## Activity
From the material below, copy exactly the lines beginning with the one that contains "sur ses mots-clés principaux." and ending with the one that contains "Gestionar consentimiento"; the pictures stay out.

## Given records
□ □ □ □ □

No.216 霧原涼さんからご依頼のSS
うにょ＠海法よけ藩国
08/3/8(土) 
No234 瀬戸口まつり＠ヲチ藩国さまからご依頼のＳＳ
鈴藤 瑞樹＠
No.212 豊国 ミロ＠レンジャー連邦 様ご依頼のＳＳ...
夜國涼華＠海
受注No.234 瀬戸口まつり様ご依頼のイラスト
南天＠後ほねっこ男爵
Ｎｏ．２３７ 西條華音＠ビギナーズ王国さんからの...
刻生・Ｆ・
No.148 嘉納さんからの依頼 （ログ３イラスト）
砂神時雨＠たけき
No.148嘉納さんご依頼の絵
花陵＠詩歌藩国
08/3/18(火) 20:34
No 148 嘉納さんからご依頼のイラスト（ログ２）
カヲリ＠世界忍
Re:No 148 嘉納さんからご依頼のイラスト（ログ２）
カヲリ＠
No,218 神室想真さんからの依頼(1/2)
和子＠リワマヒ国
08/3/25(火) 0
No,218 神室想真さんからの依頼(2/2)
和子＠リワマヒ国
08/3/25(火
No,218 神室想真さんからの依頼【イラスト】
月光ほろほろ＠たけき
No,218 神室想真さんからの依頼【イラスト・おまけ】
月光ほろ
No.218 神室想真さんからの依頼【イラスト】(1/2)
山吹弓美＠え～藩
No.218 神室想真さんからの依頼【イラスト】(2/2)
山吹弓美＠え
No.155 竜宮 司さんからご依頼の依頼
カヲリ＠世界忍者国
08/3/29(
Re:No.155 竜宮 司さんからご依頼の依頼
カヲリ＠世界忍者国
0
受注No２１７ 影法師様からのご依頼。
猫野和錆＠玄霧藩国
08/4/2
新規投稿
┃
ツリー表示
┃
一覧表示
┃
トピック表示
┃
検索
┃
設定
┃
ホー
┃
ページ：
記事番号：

□ □ □ □ □

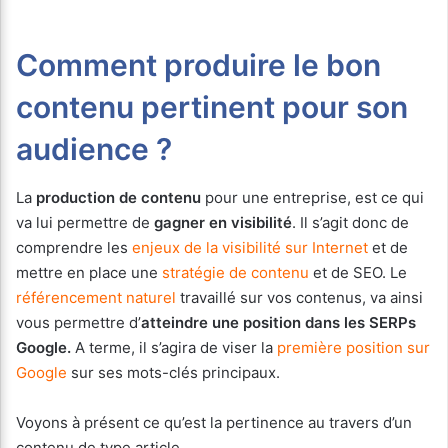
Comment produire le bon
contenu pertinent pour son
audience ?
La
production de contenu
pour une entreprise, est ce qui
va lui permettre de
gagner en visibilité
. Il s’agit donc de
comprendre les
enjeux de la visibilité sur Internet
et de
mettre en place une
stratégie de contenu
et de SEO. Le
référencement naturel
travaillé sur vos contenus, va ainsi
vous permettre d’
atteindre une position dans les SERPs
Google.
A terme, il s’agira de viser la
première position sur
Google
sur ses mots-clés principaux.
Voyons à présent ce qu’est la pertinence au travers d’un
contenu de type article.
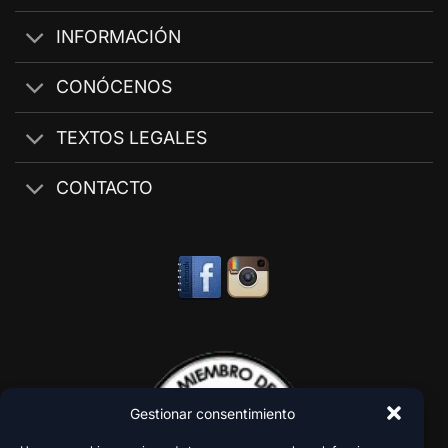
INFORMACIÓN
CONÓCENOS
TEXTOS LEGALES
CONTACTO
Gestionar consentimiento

□ □ □ □ □

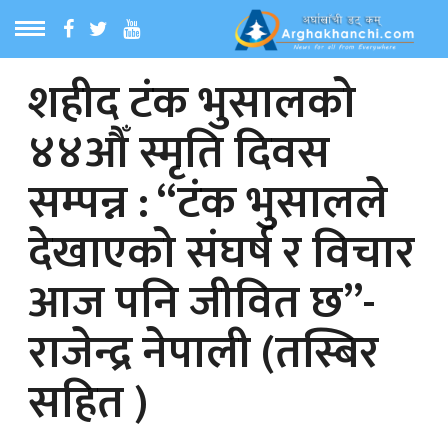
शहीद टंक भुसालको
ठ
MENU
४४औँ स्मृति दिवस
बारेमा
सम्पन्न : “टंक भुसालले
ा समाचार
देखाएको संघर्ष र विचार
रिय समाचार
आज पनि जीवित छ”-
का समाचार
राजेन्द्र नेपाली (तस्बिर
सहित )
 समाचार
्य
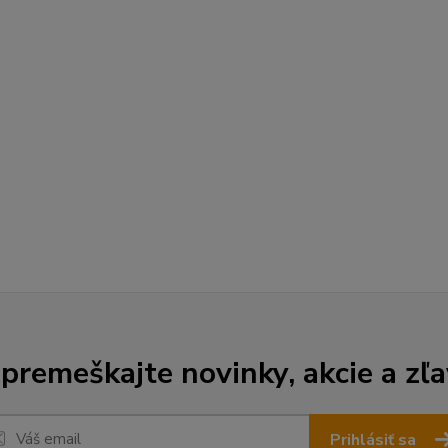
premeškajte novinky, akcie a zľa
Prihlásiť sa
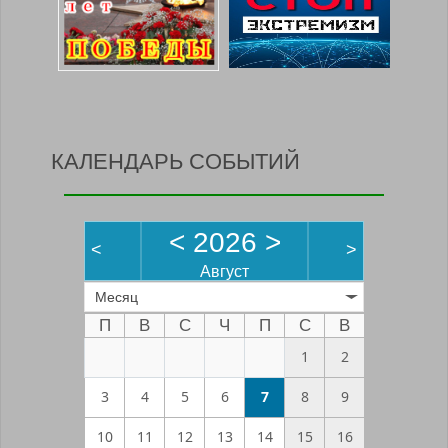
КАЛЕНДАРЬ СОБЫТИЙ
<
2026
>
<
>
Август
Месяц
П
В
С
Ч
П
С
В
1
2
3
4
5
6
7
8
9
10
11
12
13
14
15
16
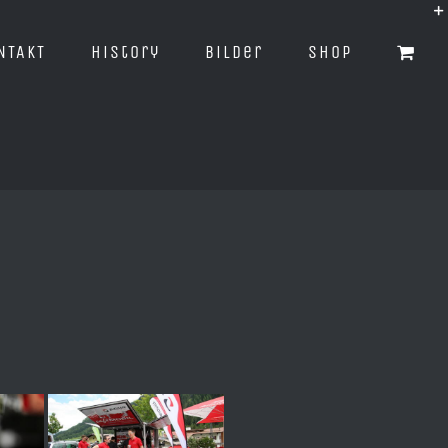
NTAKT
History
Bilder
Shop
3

□ □ □ □ □

## Solution to this task
sur ses mots-clés principaux.
Voyons à présent ce qu’est la pertinence au travers d’un
contenu de type article.
INFORMACIÓN
CONÓCENOS
TEXTOS LEGALES
CONTACTO
Gestionar consentimiento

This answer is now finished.